[Document understanding data]

»»

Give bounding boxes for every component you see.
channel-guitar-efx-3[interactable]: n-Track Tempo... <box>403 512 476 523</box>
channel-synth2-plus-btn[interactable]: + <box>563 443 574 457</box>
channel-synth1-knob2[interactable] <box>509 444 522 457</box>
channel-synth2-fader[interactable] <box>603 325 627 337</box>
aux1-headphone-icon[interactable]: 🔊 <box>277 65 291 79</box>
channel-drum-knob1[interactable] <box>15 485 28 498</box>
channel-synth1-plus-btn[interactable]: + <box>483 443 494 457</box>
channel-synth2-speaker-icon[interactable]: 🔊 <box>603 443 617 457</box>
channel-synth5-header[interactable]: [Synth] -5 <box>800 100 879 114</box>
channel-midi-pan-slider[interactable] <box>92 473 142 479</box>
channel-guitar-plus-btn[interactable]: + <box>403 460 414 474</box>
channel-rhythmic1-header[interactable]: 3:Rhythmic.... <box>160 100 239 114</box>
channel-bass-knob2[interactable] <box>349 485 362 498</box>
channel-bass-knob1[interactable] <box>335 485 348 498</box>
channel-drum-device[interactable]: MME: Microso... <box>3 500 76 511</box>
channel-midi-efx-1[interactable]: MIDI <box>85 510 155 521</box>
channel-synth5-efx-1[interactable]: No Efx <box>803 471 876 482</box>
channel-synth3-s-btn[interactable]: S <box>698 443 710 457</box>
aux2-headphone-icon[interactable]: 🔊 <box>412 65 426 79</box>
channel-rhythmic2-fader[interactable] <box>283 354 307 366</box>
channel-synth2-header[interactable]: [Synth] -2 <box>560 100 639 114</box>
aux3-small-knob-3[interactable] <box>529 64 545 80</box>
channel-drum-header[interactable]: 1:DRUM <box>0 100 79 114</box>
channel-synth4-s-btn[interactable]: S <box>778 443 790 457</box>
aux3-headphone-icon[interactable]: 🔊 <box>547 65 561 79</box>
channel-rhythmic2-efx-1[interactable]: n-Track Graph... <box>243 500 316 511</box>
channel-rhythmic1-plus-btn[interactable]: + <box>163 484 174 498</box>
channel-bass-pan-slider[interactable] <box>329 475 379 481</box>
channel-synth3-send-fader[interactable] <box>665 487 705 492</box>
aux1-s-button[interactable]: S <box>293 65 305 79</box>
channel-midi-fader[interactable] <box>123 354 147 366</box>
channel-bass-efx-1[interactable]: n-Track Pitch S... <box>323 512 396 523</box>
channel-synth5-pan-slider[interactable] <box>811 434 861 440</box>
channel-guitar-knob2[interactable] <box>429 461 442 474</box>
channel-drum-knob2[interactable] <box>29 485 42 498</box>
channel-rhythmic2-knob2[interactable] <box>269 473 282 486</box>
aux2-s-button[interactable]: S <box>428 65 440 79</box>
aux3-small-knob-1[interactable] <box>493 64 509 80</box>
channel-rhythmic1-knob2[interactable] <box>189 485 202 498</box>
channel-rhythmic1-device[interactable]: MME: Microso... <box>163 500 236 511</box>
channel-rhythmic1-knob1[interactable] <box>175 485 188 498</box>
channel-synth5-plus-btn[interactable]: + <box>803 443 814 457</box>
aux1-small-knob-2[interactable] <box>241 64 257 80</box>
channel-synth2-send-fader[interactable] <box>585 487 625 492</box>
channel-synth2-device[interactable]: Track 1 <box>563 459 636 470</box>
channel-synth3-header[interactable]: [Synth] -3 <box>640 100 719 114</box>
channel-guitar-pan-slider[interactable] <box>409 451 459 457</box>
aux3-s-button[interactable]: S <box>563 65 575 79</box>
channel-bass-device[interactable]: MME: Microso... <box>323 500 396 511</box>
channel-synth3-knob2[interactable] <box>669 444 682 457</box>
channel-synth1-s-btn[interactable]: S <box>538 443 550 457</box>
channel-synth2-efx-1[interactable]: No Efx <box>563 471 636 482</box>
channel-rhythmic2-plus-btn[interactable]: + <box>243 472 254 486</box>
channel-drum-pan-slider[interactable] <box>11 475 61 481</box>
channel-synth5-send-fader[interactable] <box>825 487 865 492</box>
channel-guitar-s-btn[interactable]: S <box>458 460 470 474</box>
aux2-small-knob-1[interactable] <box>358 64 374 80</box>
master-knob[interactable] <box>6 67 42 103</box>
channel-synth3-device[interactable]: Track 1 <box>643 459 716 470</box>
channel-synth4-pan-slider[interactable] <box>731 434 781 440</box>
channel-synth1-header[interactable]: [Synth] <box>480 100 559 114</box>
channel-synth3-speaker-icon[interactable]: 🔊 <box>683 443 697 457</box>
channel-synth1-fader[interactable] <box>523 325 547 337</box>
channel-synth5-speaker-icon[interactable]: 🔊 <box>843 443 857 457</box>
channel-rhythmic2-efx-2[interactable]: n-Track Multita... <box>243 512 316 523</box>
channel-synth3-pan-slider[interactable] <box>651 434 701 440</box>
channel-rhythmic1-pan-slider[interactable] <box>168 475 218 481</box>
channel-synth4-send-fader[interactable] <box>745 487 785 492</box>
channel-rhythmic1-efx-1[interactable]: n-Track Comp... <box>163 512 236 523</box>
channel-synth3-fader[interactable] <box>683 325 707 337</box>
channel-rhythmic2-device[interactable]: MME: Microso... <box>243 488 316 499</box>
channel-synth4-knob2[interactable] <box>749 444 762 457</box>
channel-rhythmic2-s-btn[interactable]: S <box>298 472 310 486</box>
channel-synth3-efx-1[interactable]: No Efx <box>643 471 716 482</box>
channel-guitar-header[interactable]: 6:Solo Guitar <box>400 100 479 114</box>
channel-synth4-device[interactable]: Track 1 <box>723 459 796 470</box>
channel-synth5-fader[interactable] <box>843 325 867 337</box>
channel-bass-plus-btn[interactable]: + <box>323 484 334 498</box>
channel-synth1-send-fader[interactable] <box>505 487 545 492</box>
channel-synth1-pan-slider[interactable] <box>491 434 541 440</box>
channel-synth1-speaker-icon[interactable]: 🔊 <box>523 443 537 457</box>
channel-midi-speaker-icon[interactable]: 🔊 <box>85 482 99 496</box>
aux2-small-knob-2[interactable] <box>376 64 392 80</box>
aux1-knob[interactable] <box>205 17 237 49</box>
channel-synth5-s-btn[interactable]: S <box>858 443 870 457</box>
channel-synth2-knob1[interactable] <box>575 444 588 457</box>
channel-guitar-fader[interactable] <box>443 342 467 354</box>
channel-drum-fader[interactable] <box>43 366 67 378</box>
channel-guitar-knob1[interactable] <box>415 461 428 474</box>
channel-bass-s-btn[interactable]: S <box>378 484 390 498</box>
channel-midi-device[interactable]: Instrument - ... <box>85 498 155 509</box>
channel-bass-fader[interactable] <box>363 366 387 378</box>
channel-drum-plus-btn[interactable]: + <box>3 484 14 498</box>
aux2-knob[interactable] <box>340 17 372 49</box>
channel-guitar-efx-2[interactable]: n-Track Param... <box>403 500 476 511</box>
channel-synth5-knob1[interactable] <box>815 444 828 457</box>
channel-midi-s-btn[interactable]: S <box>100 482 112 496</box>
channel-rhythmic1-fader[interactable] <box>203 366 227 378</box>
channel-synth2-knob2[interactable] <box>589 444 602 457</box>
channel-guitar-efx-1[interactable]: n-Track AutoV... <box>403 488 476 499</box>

««
»»

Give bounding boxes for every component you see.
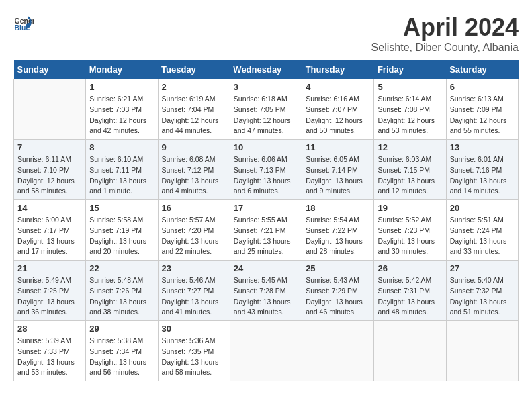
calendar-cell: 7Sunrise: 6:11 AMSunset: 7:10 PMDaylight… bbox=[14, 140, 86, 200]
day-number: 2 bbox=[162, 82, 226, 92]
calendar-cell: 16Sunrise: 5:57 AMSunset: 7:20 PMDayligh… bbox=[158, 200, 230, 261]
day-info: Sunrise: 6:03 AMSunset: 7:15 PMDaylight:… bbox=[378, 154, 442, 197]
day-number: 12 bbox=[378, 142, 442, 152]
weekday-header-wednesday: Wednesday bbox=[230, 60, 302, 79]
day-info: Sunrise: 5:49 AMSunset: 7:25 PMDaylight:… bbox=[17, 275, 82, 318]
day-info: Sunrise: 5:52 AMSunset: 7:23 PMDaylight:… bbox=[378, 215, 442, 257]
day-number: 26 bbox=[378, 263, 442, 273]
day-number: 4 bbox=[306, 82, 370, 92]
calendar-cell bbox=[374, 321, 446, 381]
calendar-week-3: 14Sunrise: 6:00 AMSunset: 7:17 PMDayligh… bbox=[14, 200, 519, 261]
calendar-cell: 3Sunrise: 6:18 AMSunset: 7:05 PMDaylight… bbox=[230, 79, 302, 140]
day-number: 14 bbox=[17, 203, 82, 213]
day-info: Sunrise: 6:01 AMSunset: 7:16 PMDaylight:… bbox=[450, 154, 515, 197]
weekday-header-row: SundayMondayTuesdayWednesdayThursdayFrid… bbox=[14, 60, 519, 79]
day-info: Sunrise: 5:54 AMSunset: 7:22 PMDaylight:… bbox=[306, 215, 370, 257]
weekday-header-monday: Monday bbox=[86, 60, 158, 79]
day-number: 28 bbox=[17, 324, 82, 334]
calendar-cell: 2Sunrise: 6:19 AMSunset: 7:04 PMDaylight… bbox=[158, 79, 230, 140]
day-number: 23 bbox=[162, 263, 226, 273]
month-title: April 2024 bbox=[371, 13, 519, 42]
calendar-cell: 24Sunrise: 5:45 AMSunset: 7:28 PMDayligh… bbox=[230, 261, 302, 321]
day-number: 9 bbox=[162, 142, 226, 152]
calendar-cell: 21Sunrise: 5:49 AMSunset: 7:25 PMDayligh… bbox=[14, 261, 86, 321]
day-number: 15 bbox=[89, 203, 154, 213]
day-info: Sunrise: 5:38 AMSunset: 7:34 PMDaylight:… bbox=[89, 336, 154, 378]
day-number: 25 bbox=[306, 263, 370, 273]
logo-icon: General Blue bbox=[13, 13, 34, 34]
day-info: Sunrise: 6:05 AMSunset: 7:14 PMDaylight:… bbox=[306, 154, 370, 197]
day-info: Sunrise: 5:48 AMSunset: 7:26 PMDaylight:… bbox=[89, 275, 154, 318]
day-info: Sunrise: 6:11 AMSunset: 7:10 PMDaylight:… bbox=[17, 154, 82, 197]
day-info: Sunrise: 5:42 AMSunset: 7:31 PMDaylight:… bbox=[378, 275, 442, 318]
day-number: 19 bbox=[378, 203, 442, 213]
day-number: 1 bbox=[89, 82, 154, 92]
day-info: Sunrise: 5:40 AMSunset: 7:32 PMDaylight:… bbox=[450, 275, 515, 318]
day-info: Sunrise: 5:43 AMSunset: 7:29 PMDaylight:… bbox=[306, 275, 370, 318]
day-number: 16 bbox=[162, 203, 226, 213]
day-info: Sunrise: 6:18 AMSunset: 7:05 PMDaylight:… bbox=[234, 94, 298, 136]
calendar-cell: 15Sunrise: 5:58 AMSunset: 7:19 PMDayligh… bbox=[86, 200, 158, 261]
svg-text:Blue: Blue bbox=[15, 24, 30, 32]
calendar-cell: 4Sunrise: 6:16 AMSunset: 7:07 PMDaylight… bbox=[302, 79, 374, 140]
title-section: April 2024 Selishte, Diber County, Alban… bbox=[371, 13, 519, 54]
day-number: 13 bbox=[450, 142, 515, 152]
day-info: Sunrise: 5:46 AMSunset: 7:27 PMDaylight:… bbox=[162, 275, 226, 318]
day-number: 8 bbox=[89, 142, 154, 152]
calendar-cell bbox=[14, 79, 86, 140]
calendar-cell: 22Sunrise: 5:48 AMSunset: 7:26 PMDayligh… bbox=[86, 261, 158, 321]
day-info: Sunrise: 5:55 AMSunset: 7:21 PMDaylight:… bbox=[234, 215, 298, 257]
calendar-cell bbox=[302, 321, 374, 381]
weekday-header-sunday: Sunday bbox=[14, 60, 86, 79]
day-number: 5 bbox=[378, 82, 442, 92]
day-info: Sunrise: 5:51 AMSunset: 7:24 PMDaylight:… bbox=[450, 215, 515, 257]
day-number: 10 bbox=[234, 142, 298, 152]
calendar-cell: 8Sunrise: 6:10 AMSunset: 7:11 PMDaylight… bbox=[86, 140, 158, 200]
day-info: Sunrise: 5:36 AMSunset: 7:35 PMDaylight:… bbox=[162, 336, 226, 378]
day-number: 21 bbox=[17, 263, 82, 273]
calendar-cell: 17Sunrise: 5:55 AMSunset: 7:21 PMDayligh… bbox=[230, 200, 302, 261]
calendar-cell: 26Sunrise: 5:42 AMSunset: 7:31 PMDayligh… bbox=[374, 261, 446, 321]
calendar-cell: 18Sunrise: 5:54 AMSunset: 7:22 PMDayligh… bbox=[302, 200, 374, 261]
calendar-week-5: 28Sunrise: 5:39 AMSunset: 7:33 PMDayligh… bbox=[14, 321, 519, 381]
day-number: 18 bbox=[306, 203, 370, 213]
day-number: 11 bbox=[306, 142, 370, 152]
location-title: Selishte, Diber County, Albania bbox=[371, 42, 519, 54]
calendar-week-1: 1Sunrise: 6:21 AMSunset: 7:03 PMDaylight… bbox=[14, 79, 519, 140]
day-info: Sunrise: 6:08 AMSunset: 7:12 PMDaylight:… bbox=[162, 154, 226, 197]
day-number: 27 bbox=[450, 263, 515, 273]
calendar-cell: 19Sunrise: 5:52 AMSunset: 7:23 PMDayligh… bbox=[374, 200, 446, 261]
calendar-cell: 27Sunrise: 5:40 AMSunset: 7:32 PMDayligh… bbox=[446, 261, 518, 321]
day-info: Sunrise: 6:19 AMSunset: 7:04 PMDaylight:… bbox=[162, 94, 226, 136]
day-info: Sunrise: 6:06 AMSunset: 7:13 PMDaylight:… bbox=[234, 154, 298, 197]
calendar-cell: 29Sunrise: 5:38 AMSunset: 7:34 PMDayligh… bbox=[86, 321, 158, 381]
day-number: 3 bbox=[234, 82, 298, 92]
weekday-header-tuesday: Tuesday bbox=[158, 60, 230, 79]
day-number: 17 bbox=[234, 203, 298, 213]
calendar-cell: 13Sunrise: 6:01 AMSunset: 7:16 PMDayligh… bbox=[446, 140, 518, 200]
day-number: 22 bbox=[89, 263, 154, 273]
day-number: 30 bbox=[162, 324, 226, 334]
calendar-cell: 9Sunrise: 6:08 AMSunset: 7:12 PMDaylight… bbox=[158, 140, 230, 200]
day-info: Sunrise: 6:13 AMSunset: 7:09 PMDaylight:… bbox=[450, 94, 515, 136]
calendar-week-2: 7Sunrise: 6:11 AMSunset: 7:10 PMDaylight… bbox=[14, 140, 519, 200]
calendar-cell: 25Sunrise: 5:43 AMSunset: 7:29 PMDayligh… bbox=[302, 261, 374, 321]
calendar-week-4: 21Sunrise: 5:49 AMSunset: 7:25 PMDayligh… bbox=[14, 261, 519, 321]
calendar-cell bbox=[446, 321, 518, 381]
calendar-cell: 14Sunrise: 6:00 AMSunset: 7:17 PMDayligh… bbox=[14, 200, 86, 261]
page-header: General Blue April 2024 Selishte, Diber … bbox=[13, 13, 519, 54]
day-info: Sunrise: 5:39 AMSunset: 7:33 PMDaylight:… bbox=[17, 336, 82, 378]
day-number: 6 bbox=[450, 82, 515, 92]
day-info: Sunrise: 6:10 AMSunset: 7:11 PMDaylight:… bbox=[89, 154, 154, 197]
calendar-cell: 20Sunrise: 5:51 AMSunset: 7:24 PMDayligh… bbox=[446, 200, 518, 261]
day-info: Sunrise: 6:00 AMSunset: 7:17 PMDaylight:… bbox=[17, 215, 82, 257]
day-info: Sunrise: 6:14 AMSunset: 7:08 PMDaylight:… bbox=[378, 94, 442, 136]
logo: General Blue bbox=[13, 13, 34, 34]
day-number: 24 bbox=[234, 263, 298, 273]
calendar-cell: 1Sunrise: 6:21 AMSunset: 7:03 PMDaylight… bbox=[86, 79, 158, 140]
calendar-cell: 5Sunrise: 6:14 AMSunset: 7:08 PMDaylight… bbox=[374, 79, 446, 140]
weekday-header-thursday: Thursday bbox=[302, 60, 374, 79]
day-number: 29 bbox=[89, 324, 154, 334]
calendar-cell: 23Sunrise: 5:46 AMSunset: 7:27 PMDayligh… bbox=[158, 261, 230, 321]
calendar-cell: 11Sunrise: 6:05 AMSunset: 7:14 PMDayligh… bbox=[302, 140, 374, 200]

««
»»

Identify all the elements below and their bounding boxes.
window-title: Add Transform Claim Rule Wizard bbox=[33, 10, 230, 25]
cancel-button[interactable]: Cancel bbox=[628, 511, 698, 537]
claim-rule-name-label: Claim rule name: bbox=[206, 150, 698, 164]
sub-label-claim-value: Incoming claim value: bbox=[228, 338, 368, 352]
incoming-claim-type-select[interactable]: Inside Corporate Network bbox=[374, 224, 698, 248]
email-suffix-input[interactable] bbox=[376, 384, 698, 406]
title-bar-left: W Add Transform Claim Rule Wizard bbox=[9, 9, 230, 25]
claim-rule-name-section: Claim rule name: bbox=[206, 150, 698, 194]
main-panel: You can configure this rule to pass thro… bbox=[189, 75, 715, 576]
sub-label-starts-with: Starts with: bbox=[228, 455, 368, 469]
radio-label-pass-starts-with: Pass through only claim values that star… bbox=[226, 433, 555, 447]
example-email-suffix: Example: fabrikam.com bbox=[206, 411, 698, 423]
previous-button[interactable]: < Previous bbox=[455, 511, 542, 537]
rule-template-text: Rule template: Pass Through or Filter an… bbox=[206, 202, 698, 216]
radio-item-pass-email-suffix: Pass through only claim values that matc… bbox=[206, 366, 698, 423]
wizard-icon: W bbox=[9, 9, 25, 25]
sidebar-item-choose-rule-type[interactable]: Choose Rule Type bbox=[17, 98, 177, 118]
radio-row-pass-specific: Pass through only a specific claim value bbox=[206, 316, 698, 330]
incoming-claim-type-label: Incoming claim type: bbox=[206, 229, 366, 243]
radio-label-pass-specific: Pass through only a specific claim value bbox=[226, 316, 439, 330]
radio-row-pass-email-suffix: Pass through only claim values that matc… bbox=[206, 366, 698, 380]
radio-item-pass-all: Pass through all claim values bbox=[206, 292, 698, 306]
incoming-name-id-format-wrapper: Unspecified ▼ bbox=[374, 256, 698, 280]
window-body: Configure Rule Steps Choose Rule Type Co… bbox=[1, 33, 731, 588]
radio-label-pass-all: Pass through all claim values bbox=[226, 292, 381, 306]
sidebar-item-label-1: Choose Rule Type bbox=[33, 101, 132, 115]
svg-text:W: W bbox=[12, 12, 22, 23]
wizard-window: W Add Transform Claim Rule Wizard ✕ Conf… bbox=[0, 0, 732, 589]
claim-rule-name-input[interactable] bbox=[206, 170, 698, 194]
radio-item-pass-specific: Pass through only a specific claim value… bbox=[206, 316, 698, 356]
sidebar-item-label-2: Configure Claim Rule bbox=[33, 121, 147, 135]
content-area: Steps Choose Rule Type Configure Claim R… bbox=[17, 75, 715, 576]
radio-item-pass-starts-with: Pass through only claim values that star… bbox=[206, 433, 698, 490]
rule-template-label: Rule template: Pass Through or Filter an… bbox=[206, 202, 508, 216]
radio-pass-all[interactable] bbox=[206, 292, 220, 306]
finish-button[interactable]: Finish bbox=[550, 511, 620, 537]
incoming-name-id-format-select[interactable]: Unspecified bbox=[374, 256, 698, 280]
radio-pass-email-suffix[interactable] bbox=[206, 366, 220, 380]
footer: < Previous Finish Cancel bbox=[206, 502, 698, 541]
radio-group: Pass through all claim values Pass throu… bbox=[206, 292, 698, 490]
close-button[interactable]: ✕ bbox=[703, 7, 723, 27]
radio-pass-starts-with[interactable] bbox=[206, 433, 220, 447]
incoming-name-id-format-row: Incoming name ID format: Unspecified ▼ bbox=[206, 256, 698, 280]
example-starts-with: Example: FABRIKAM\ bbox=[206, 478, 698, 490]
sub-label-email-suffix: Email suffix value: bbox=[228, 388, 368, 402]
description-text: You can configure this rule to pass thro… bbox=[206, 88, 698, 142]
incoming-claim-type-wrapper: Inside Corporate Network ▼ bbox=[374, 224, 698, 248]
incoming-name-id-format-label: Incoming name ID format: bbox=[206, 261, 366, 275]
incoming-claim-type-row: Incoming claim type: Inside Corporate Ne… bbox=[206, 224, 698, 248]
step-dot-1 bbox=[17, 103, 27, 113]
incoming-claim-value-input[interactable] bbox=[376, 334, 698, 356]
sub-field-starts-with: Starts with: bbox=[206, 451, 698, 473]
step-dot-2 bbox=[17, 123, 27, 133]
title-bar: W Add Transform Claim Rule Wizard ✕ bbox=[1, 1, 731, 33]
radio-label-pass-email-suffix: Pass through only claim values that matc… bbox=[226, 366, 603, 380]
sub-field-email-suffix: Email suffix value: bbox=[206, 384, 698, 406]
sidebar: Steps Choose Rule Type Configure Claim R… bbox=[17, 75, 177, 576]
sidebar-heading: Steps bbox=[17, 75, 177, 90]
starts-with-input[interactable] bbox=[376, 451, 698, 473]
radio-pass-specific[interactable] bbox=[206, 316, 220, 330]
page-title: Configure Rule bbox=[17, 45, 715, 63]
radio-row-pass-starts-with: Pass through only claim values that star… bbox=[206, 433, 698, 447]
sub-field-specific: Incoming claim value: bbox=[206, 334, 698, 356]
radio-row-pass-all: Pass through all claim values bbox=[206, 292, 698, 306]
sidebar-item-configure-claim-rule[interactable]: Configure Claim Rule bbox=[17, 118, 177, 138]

««

Report each line in the data that holds the word "plus".

channel-synth2-plus-btn[interactable]: + <box>563 443 574 457</box>
channel-synth1-plus-btn[interactable]: + <box>483 443 494 457</box>
channel-guitar-plus-btn[interactable]: + <box>403 460 414 474</box>
channel-rhythmic1-plus-btn[interactable]: + <box>163 484 174 498</box>
channel-synth5-plus-btn[interactable]: + <box>803 443 814 457</box>
channel-rhythmic2-plus-btn[interactable]: + <box>243 472 254 486</box>
channel-bass-plus-btn[interactable]: + <box>323 484 334 498</box>
channel-drum-plus-btn[interactable]: + <box>3 484 14 498</box>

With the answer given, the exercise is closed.